The Research Institute for a Tobacco Free Society has conducted research to estimate the prevalence of environmental tobacco smoke exposure in cars in Ireland. The initial research which covered almost 3,000 children aged 13 to 14 years indicated that 14.9% of children were exposed to smoking in cars. The Health Research Board's review, to which I referred, has highlighted a US survey which contains worrying statistics. It indicates that 23% of the 11 to 15 year olds surveyed stated they had been an occupant in a car with someone who was smoking in the week prior to their completing the questionnaire. Research carried out by the MRBI in 2007 on behalf of ASH Ireland showed 79% public support for the initiative in respect of smoking in cars. ASH Ireland also refers to an ongoing poll on irishhealth.com which shows that over 80% support a ban on smoking in cars. The levels of compliance and public support for smoke-free public places legislation demonstrate that people are keen to reduce their exposure to second-hand smoke. A study which considered smoking in the home after the smoke-free public places legislation had come into force in Scotland found that respondents had more robust restrictions on smoking in their cars than in their homes. While I am in no doubt that all parents, relatives and carers want to protect the health of the children in their care, sometimes the onus is on us, the policy and law makers, to remind people of their obligations in this regard. Again, I cannot help but re-emphasise the fact that this matter relates to children who have neither a voice nor a vote and who look to us to protect them. We have a duty of care to these children and must fulfil that duty.

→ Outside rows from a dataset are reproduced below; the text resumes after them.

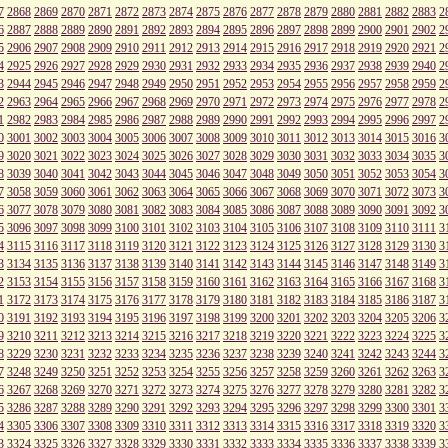
7
2868
2869
2870
2871
2872
2873
2874
2875
2876
2877
2878
2879
2880
2881
2882
2883
2
6
2887
2888
2889
2890
2891
2892
2893
2894
2895
2896
2897
2898
2899
2900
2901
2902
2
5
2906
2907
2908
2909
2910
2911
2912
2913
2914
2915
2916
2917
2918
2919
2920
2921
2
4
2925
2926
2927
2928
2929
2930
2931
2932
2933
2934
2935
2936
2937
2938
2939
2940
2
3
2944
2945
2946
2947
2948
2949
2950
2951
2952
2953
2954
2955
2956
2957
2958
2959
2
2
2963
2964
2965
2966
2967
2968
2969
2970
2971
2972
2973
2974
2975
2976
2977
2978
2
1
2982
2983
2984
2985
2986
2987
2988
2989
2990
2991
2992
2993
2994
2995
2996
2997
2
0
3001
3002
3003
3004
3005
3006
3007
3008
3009
3010
3011
3012
3013
3014
3015
3016
3
9
3020
3021
3022
3023
3024
3025
3026
3027
3028
3029
3030
3031
3032
3033
3034
3035
3
8
3039
3040
3041
3042
3043
3044
3045
3046
3047
3048
3049
3050
3051
3052
3053
3054
3
7
3058
3059
3060
3061
3062
3063
3064
3065
3066
3067
3068
3069
3070
3071
3072
3073
3
6
3077
3078
3079
3080
3081
3082
3083
3084
3085
3086
3087
3088
3089
3090
3091
3092
3
5
3096
3097
3098
3099
3100
3101
3102
3103
3104
3105
3106
3107
3108
3109
3110
3111
3
4
3115
3116
3117
3118
3119
3120
3121
3122
3123
3124
3125
3126
3127
3128
3129
3130
3
3
3134
3135
3136
3137
3138
3139
3140
3141
3142
3143
3144
3145
3146
3147
3148
3149
3
2
3153
3154
3155
3156
3157
3158
3159
3160
3161
3162
3163
3164
3165
3166
3167
3168
3
1
3172
3173
3174
3175
3176
3177
3178
3179
3180
3181
3182
3183
3184
3185
3186
3187
3
0
3191
3192
3193
3194
3195
3196
3197
3198
3199
3200
3201
3202
3203
3204
3205
3206
3
9
3210
3211
3212
3213
3214
3215
3216
3217
3218
3219
3220
3221
3222
3223
3224
3225
3
8
3229
3230
3231
3232
3233
3234
3235
3236
3237
3238
3239
3240
3241
3242
3243
3244
3
7
3248
3249
3250
3251
3252
3253
3254
3255
3256
3257
3258
3259
3260
3261
3262
3263
3
6
3267
3268
3269
3270
3271
3272
3273
3274
3275
3276
3277
3278
3279
3280
3281
3282
3
5
3286
3287
3288
3289
3290
3291
3292
3293
3294
3295
3296
3297
3298
3299
3300
3301
3
4
3305
3306
3307
3308
3309
3310
3311
3312
3313
3314
3315
3316
3317
3318
3319
3320
3
3
3324
3325
3326
3327
3328
3329
3330
3331
3332
3333
3334
3335
3336
3337
3338
3339
3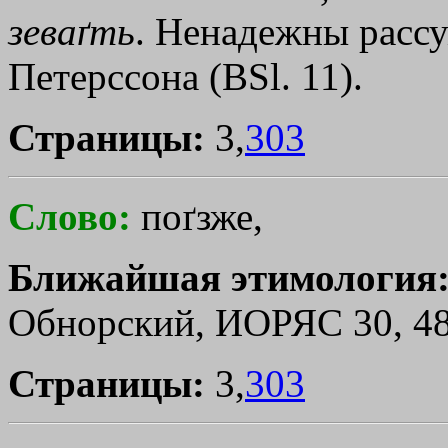
зеваґть
. Ненадежны рассу
Петерссона (BSl. 11).
Страницы:
3,
303
Слово:
поґзже,
Ближайшая этимология
Обнорский, ИОРЯС 30, 48
Страницы:
3,
303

The development of the legislation before the House is a way of reminding those who care about the welfare of their children not to light up in a car in which children are present. It will also serve as a punitive measure for those who knowingly continue to disregard the welfare of children. Peer pressure does count. When the legislation is eventually enacted, if one sees someone smoking in a car in which children are present, one will feel empowered and have every right to beep one's horn, roll down one's window and remonstrate with him or her. Taking action in respect of those who smoke in cars in which children are present is just one of the many matters being considered by my Department. As stated, smoking is the greatest single cause of preventable illness and premature death in Ireland. The number of premature deaths caused by tobacco use in Ireland is far greater than the combined death toll relating to car accidents, fires, heroin and cocaine abuse, murders and suicides. It is a shocking fact that we allow such a product to be used by minors. In 2000 the document, Towards a Tobacco Free Society, was adopted as Government policy. Our aim continues to be a move towards a tobacco-free society.
I am particularly concerned about the number of young people who continue to take up the habit each year. While it is heartening that the numbers of school-aged children who smoke has been decreasing steadily in recent years, more needs to be done to understand why young people start to smoke. My Department is smoking - I mean working. It certainly is not smoking.